PROBLEM STATEMENT:
Read the entries below and pull out each line with the string "cookies".

RECORDS:
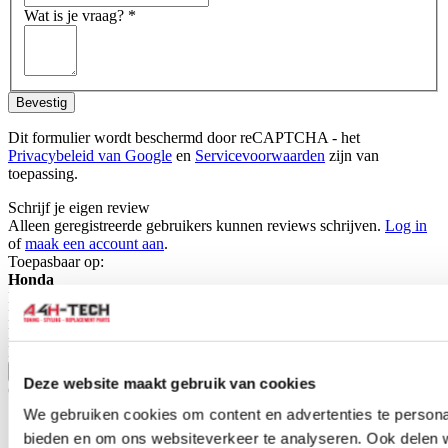
Wat is je vraag?
*
Bevestig
Dit formulier wordt beschermd door reCAPTCHA - het
Privacybeleid van Google
en
Servicevoorwaarden
zijn van
toepassing.
Schrijf je eigen review
Alleen geregistreerde gebruikers kunnen reviews schrijven.
Log in
of
maak een account aan
.
Toepasbaar op:
Honda
Del Sol 1992-1995 1.6 ESI (EH6)
Del Sol 1992-1995 1.6 VTI (EG2)
Del Sol 1996-1998 1.6 ESI (EH6)
Del Sol 1996-1998 1.6 VTI (EG2)
Toon meer
Deze website maakt gebruik van cookies
Gerelateerde producten
We gebruiken cookies om content en advertenties te personal
bieden en om ons websiteverkeer te analyseren. Ook delen 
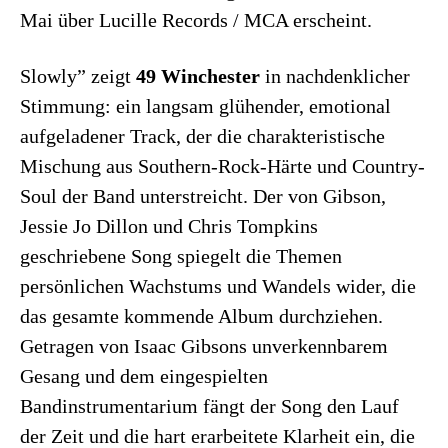
Mai über Lucille Records / MCA erscheint.
Slowly” zeigt
49 Winchester
in nachdenklicher
Stimmung: ein langsam glühender, emotional
aufgeladener Track, der die charakteristische
Mischung aus Southern-Rock-Härte und Country-
Soul der Band unterstreicht. Der von Gibson,
Jessie Jo Dillon und Chris Tompkins
geschriebene Song spiegelt die Themen
persönlichen Wachstums und Wandels wider, die
das gesamte kommende Album durchziehen.
Getragen von Isaac Gibsons unverkennbarem
Gesang und dem eingespielten
Bandinstrumentarium fängt der Song den Lauf
der Zeit und die hart erarbeitete Klarheit ein, die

WORKED SOLUTION:
Deze website maakt gebruik van cookies
We gebruiken cookies om content en advertenties te personal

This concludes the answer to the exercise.